JFL昇格をかけたこの大会に初めて挑んだ、当時神奈川県リーグ1部のSC相模原は、初日と2日目、格上相手に2連勝。

最終戦、90分を同点以上で終えれば1次ラウンド突破・決勝ラウンド進出というところまで来ました。

当時は90分で決着が付かなければPK戦を行うルールでしたが、このときの相模原は、PK戦に進めばその時点で勝敗によらず決勝ラウンド進出決定という状況でした。なお、決勝ラウンドに進むと、4チーム中2位までがJFL昇格、3位だとJFL下位チームとの入替戦、という状況でした。

その最終戦の相手は、2連敗で既にグループ最下位での敗退が決まっていたチーム。
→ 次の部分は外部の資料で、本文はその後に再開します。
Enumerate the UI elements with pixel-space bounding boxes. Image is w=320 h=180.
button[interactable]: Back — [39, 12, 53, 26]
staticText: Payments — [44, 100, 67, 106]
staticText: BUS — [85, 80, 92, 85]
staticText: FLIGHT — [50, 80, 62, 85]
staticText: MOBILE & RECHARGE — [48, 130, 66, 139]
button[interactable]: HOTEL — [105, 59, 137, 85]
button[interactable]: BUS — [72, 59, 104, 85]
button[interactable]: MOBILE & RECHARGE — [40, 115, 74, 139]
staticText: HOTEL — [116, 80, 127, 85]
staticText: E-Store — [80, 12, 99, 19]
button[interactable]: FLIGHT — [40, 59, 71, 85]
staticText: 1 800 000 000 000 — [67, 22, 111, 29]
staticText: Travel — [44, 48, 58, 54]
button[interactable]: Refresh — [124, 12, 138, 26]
つまり、彼らにとって相模原との最終戦は、JFL昇格という観点では完全な消化試合でした。

その相手に対して、相模原は開始7分で2点のリードを奪い、後半の半分までこれをキープします。

残り、アディショナルタイムも含めて約25分。シュートの1本も許さず進めてきた状況で、最悪2点までならとられてもOK。
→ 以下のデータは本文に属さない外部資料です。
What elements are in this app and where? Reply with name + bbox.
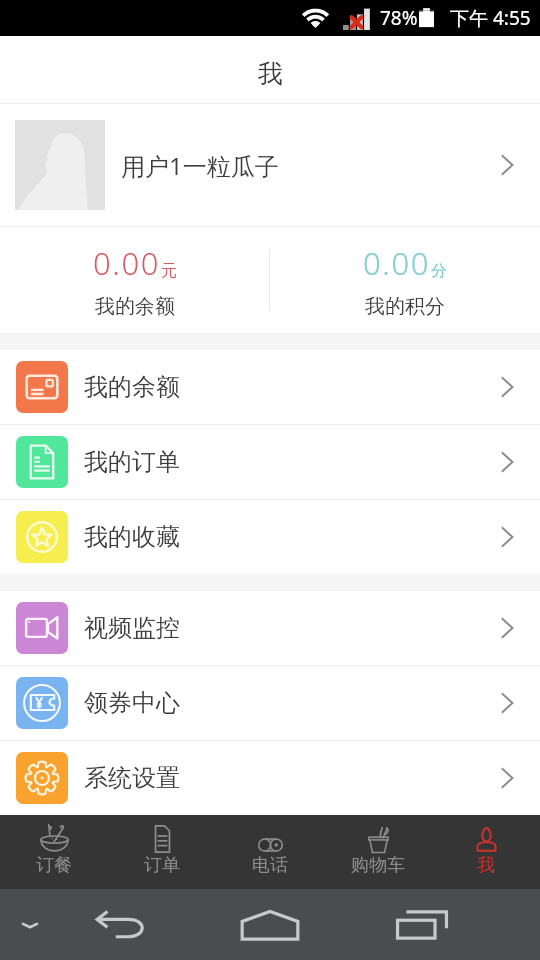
button[interactable]: 视频监控 [0,591,540,665]
staticText: 我的积分 [365,294,445,319]
button[interactable]: 领券中心 [0,666,540,740]
button[interactable]: Back [60,889,181,960]
staticText: 领券中心 [84,688,180,718]
button[interactable]: 我 [432,815,540,889]
button[interactable]: 0.00 [0,227,269,333]
staticText: 系统设置 [84,763,180,793]
button[interactable]: 我的余额 [0,350,540,424]
staticText: 元 [161,261,177,281]
staticText: 0.00 [363,242,431,284]
staticText: 我的余额 [84,372,180,402]
button[interactable]: 电话 [216,815,324,889]
button[interactable]: Home [181,889,358,960]
staticText: 78% [380,5,418,31]
button[interactable]: 0.00 [270,227,540,333]
button[interactable]: 购物车 [324,815,432,889]
button[interactable]: 用户1一粒瓜子 [0,104,540,226]
staticText: 我的余额 [95,294,175,319]
staticText: 订餐 [36,854,72,877]
button[interactable]: 我的收藏 [0,500,540,574]
button[interactable]: 系统设置 [0,741,540,815]
staticText: 电话 [252,854,288,877]
button[interactable]: Hide keyboard [0,889,60,960]
staticText: 分 [431,261,447,281]
button[interactable]: 我的订单 [0,425,540,499]
staticText: 购物车 [351,854,405,877]
staticText: 订单 [144,854,180,877]
staticText: 视频监控 [84,613,180,643]
staticText: 0.00 [93,242,161,284]
staticText: 我的订单 [84,447,180,477]
button[interactable]: 订餐 [0,815,108,889]
staticText: 我 [477,854,495,877]
button[interactable]: 订单 [108,815,216,889]
staticText: 我 [258,58,283,89]
button[interactable]: Recents [358,889,485,960]
staticText: 用户1一粒瓜子 [121,149,279,182]
staticText: 下午 4:55 [450,5,531,31]
staticText: 我的收藏 [84,522,180,552]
……ところが、後半23分の失点で一気に暗転。33分にリードを失い、それでもまだそのまま終われればよかったはずですが、選手交代での立て直しもきかず42分に逆転ゴールを浴びて敗戦。

他会場の結果も相模原に微笑まない形になり、飛び級でのJFL昇格の野望はこの1敗で断たれたのでした。
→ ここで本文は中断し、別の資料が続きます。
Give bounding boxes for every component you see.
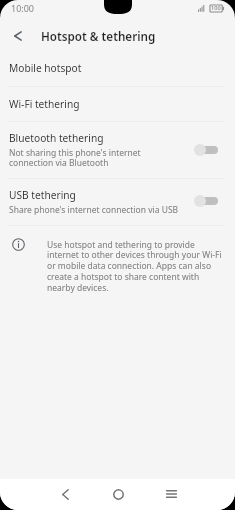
staticText: 10:00 [11, 2, 35, 14]
button[interactable]: Toggle [194, 143, 218, 156]
button[interactable]: Mobile hotspot [0, 50, 235, 86]
staticText: Share phone's internet connection via US… [9, 204, 179, 216]
button[interactable]: Recent apps [157, 480, 185, 508]
button[interactable]: Wi-Fi tethering [0, 87, 235, 121]
staticText: Not sharing this phone's internet connec… [9, 147, 141, 169]
button[interactable]: Home [104, 480, 132, 508]
staticText: Use hotspot and tethering to provide int… [47, 239, 222, 294]
staticText: Hotspot & tethering [41, 28, 156, 44]
button[interactable]: Back [51, 480, 79, 508]
button[interactable]: Toggle [194, 194, 218, 207]
button[interactable]: Bluetooth tethering [0, 122, 235, 178]
staticText: Mobile hotspot [9, 61, 82, 75]
staticText: Bluetooth tethering [9, 131, 104, 145]
staticText: USB tethering [9, 188, 76, 202]
staticText: Wi-Fi tethering [9, 97, 80, 111]
staticText: 100 [211, 4, 221, 12]
button[interactable]: Back [4, 22, 32, 50]
button[interactable]: USB tethering [0, 179, 235, 225]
これが、2010年11月23日、茨城県・ひたちなか市総合運動公園陸上競技場での出来事。

当時のSC相模原にとっては、クラブ創設以来最大の衝撃であったことでしょう。私にはわかりませんが、ひょっとしたら、11年経った今でも、クラブ創設以来最大の衝撃という言葉は変わらないかもしれません。


そして、この大逆転を食らわせて大会を去ったチームこそ、中国リーグ王者、レノファ山口FCであったのです。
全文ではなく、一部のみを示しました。